Prices here are sliding quickly as well. The Producer Price Index shed 1.9% during December, a somewhat smaller decline in costs than in November, but exclusive of volatile food and energy costs, prices actually firmed by 0.2% for the month. That was mostly the case with the Consumer Price Index too, which eased by 0.7% for December while its ‘core’ rate remained unchanged for the period. The decline in inflation pressures have been remarkable over the last few months, with the ‘core’ CPI now falling by 0.1% over the past year, when as recently as July 08 prices were climbing at a stout 5.5% annual rate. Prices all around are cooling, and indications from upstream processes indicate that this should be the case going forward for a while.
Looking back to November, we can see the slowing of demand. Collectively, business inventories managed to decline by 0.7% during the month, but sales fell far faster, and the measure of inventory levels relative to the present sales pace moved to multi-year highs. With plenty of inventory still on shelves, manufacturers won’t see many new orders coming their way anytime soon.
That being the case, the slump in Industrial Production for December was to be expected. The 2% decline was double the forecast though, with the biggest decline (-2.3%) coming in the manufacturing sector. Mining concerns chipped in with a 1.6% decline and even utility output slipped by 0.1% for the month. With nothing to produce, more of the nation’s factory floors stood idle during the month, with overall capacity utilization dipping to 73.6%, and manufacturing down to a very soft 70.1% level.
In the first non-holiday-distorted reading of the year, new claims for unemployment benefits ticked upward again, landing at 524,000 for the week ending January 10. All in all, that qualifies as "not bad" in that it would be the best non-holiday reading since late November. However, it still qualifies as terrible in its own right even if improved relative to the recent trend.
That’s not something you can say about the weekly ABC News/Washington Post poll of Consumer Comfort, which put in a third week at -49, near but just above record lows. If anything, this indicator has been largely flat for the last four weeks. While that indicator holds steady, moods measured by the University of Michigan Survey of Consumers nudged higher in the preliminary January reading, rising to 61.9 so far this month, up from December’s 60.1 mark and still moving in the right direction after November’s 55.3 nadir.

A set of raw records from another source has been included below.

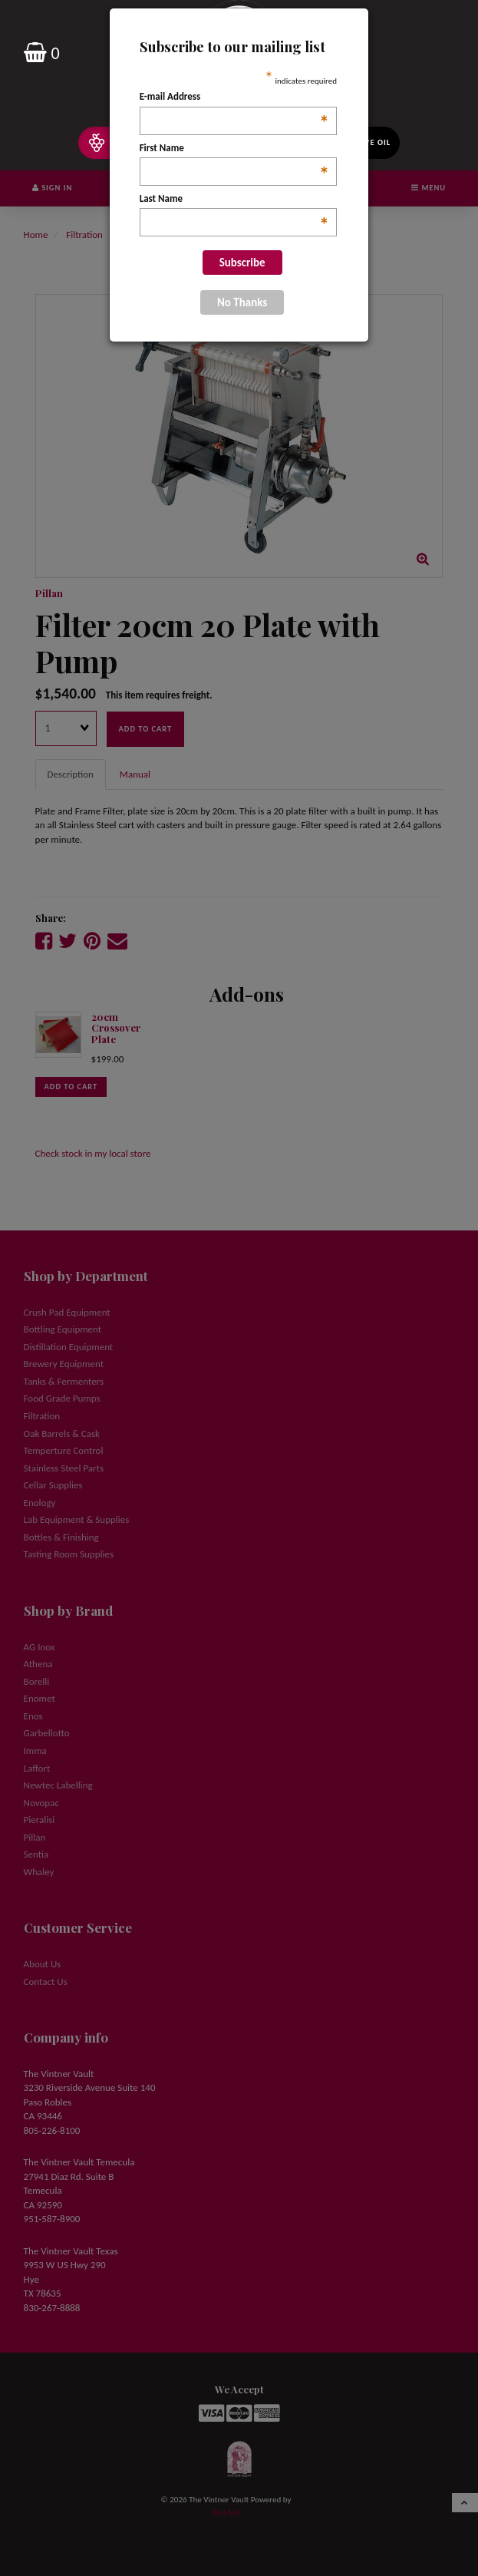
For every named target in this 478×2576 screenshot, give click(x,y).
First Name (234, 149)
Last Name (234, 199)
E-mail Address (234, 97)
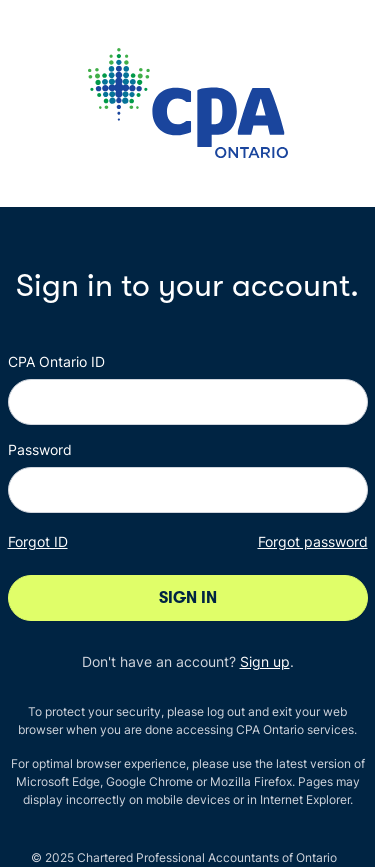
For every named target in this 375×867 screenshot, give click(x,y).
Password (40, 449)
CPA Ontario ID (56, 361)
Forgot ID (38, 541)
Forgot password (313, 541)
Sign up (265, 661)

Amid all this, it’s hard to find things to be optimistic about, but low mortgage rates are serving to produce enthusiasm in at least one small (formerly very large) corner of the economy. Refinance activity remains strong and we are confident that at least some increase in home sales activity will occur as we move forward. While a refinance decision can be a near-instantaneous one, the process of deciding to buy a home — shopping and finding one, getting a contract for purchase for sale executed, and a mortgage secured — can take weeks if not months, so the impact of low rates isn’t as immediate to this market… but it does provide at least some of the impetus to move in that direction.